La conférence donnée hier, dimanche 31 mai 2009, par François JOYAUX, président de l’association « Rosa Gallica », à l’initiative de l’association botanique « La Salicaire » basée à St Nicolas de la Grave en Tarn et Garonne, fut des plus passionnantes.

Pour qui, comme moi, s’y perd un peu dans l’histoire et la classification des roses, cet exposé était le bienvenu. Je partage ici avec vous quelques unes de mes notes dont j’ai fait la synthèse et de mes reflexions avant qu’elles ne soient oubliées.

 

Les roses botaniques n’ont pas plus de 5 pétales . Ces roses botaniques qui sont à l’origine de nombreuses tribus ( c’est le terme approprié pour nommer les différents groupes de roses), ont diverses provenances.
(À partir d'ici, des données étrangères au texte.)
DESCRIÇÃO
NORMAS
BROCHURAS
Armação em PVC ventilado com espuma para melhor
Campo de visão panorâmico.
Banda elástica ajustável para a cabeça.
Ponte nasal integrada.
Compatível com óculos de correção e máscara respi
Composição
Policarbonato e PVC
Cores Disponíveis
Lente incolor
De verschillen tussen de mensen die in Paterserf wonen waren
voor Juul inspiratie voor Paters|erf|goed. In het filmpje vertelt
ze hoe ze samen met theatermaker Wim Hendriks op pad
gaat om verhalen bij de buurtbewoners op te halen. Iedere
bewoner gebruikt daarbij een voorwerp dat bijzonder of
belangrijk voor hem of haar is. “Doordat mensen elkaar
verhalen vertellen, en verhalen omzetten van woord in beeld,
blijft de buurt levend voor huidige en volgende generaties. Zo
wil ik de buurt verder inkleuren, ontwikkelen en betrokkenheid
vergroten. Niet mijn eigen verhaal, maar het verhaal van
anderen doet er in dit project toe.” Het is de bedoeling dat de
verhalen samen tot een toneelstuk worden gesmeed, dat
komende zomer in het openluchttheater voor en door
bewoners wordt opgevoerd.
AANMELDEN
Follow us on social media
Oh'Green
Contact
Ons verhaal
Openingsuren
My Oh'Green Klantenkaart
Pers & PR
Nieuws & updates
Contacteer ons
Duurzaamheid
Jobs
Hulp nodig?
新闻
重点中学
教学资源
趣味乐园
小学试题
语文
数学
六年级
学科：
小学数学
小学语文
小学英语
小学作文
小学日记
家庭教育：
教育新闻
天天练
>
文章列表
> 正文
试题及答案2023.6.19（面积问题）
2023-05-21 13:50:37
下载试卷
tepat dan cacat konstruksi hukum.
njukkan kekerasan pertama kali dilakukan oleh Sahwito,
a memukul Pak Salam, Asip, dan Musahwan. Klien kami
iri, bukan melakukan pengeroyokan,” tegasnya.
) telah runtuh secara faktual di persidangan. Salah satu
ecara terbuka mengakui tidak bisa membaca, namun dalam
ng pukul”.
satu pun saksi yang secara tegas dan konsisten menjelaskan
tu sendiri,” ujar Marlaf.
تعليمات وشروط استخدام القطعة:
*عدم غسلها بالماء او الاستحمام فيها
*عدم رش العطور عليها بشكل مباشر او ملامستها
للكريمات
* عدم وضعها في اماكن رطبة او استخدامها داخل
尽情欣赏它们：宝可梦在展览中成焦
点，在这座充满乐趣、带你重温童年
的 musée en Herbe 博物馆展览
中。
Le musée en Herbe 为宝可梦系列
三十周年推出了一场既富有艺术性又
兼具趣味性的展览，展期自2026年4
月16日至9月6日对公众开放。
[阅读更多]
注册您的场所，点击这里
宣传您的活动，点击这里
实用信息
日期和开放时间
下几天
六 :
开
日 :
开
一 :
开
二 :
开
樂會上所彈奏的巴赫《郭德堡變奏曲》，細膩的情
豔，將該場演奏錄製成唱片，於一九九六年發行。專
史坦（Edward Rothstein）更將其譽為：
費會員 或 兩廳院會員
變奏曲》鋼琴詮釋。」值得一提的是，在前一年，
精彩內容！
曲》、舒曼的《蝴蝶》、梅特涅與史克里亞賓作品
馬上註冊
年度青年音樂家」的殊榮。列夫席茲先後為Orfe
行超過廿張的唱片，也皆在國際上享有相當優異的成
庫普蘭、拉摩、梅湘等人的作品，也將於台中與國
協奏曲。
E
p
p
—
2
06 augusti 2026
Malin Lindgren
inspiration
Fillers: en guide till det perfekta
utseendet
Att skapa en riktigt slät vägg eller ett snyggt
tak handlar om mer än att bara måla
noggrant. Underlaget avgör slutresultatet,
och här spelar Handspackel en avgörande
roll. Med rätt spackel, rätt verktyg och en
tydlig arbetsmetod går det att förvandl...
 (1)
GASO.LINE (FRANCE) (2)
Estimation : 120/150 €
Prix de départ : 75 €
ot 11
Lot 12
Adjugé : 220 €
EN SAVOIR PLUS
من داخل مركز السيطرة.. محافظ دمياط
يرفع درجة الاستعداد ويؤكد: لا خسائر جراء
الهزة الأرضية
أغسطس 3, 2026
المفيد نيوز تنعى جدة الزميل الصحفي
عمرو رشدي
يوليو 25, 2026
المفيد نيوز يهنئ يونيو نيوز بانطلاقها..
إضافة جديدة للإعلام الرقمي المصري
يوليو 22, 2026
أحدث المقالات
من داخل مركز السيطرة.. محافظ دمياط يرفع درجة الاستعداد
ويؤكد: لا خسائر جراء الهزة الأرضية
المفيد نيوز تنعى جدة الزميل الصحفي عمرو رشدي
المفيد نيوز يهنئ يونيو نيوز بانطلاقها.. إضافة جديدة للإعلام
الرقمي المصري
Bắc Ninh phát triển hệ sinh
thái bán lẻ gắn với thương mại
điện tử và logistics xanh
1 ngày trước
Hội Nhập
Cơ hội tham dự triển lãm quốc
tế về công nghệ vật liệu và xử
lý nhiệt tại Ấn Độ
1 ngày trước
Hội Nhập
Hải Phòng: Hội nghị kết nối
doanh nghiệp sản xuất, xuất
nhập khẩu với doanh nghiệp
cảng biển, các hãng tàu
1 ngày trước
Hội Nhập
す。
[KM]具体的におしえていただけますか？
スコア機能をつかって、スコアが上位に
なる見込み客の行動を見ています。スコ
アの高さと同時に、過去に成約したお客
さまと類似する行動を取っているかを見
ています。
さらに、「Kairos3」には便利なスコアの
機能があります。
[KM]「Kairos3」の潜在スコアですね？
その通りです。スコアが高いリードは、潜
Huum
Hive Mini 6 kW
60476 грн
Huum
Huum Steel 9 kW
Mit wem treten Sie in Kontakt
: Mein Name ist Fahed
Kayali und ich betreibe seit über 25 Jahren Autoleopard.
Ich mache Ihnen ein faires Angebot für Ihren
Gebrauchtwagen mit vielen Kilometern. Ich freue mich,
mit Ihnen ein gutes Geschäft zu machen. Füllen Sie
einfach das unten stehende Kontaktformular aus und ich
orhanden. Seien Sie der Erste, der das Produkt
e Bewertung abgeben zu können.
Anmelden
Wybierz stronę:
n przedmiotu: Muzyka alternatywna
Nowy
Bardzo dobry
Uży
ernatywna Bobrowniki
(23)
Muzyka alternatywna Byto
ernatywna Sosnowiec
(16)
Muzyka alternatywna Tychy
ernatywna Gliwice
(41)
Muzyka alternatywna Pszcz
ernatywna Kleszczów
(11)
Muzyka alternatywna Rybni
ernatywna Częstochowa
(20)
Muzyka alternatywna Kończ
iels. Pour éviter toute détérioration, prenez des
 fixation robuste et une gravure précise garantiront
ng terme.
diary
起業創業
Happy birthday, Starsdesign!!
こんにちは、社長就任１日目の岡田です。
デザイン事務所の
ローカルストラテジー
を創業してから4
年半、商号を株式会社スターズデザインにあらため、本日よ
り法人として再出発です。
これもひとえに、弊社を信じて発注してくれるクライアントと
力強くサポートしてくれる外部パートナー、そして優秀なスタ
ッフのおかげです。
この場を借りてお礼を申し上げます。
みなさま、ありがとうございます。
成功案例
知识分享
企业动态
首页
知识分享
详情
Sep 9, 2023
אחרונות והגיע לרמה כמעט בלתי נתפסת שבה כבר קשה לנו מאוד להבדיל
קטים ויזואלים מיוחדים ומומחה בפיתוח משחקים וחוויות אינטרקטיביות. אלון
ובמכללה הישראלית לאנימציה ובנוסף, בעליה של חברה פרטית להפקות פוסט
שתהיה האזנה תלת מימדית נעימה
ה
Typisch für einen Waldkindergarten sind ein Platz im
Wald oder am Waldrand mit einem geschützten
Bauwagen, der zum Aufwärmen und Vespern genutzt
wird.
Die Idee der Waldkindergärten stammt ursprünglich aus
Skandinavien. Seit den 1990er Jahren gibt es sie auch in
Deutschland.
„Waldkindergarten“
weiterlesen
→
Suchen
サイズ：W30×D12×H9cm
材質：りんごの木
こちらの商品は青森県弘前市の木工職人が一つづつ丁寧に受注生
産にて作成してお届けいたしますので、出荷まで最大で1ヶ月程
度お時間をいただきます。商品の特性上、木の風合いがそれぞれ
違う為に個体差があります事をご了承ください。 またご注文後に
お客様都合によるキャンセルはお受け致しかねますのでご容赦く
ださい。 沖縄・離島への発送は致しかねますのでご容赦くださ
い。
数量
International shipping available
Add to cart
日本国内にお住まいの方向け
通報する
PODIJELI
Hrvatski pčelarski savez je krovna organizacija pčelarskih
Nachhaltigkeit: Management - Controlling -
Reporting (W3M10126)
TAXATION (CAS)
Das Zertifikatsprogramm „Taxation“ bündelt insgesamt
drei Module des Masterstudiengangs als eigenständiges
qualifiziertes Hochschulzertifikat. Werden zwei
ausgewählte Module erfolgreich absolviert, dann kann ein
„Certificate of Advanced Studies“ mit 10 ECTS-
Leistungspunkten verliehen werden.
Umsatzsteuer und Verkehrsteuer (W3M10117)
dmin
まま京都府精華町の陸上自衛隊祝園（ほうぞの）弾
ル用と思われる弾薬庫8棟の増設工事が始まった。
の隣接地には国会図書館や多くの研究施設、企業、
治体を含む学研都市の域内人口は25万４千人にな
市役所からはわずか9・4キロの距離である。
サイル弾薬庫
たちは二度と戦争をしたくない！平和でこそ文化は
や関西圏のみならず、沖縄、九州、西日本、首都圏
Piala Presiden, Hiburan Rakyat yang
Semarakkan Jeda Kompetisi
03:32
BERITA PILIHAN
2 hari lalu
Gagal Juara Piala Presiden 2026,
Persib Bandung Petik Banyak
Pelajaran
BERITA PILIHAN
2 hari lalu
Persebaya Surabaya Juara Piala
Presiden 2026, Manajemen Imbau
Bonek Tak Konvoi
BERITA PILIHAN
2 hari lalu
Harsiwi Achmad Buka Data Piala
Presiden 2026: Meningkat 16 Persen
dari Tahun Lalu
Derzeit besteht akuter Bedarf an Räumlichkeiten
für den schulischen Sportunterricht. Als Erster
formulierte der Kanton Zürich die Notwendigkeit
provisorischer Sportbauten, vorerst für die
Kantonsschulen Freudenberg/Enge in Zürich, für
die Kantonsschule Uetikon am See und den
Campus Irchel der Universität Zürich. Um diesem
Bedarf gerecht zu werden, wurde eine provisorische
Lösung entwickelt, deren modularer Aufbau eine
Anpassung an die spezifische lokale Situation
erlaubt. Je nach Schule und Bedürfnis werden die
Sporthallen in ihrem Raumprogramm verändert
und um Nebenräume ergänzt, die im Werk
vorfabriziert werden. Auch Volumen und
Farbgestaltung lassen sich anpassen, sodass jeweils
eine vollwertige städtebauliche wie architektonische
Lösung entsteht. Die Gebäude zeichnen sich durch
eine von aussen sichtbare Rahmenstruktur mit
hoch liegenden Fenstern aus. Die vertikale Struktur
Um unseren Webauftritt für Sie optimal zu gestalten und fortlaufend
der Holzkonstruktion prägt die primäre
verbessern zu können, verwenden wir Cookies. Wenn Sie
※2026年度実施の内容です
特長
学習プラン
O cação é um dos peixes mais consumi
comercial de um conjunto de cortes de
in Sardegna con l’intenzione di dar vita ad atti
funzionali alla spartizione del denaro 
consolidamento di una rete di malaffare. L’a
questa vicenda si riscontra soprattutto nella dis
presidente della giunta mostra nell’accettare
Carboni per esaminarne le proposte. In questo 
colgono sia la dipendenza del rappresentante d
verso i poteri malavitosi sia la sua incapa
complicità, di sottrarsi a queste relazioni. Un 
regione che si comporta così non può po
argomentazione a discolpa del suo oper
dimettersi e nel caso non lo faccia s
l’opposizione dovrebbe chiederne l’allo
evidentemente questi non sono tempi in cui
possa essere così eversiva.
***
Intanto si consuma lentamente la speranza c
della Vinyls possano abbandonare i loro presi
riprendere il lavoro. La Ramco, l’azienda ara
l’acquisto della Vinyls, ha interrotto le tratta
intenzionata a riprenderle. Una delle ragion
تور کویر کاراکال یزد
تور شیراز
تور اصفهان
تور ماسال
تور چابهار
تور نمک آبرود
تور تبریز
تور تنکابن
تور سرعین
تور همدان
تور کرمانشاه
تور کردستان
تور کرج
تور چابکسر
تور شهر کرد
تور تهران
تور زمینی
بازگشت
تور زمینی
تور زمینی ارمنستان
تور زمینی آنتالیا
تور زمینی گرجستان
Elles peuvent être d’origine européenne, asiatique ou autre.

Aucune rose européenne d’origine n’est rouge. Seules les roses originaires d’Asie ont cette couleur. Donc, si vous avez une rose rouge, elle a forcément une asiatique dans sa généalogie.

 

Les roses de Chine ont été  ramenées par les anglais dans la 2ème moitié du XVIIIème siècle.  Certaines ont transité par l’Inde. Leur nom, Rosa chinensis,  Rosa Bengalensis, Rosa Indica, indique leur origine.

Parmi les roses botaniques venant de Chine, François JOYAUX cite 'Old Blush'. Quand à Park’s Yellow Tea-scented China (peinte par Redouté) , elle serait à l’origine de toutes les roses thé (nomination qui semble d’origine plutôt floue et n’ayant manifestement rien à voir avec le thé ... mais peut-être les roses voyageaient-elles avec les cargaisons de thé ?).

Rosa Chinensis Semperflorens est une rose chinoise très remontante (du latin « semper » qui veut dire « toujours ») que l’on retrouve dans l’arbre généalogique de la plupart des roses remontantes.

 

La rose européenne, Rosa Gallica, aurait pour principale région d’origine les Alpes.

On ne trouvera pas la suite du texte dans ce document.